__Exercise description__. Count up the lines below containing the word "cùng", and give the result with no other words.
[Data supplied — start]
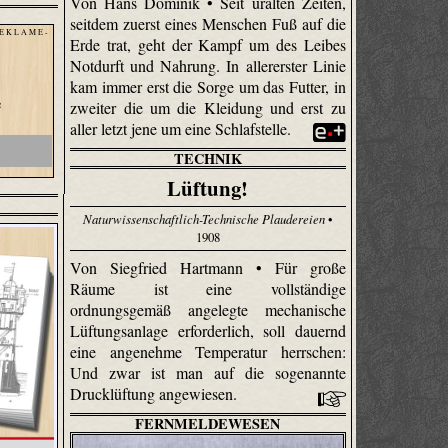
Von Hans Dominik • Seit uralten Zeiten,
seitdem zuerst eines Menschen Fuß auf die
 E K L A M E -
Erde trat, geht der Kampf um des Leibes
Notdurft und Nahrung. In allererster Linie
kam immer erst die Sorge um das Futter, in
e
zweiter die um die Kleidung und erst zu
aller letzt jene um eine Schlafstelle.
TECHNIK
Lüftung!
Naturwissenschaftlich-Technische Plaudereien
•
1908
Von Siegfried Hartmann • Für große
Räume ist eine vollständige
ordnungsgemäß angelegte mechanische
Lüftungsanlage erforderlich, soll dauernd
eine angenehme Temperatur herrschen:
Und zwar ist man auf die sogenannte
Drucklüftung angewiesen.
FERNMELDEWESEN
[Data supplied — finish]
[Data supplied — start]
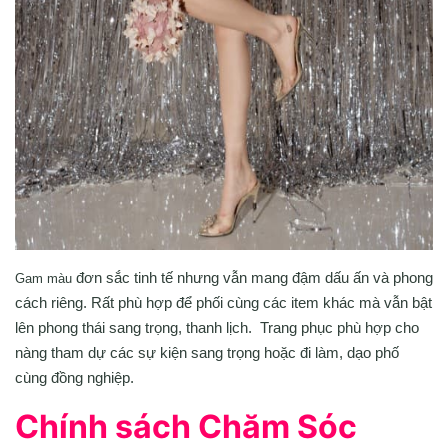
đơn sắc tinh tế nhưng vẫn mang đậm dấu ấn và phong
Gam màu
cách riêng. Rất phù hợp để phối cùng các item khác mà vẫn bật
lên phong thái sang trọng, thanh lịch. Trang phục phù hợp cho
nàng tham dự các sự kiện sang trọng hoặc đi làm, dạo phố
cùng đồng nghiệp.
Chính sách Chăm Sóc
[Data supplied — finish]
__Answer to this task__. 2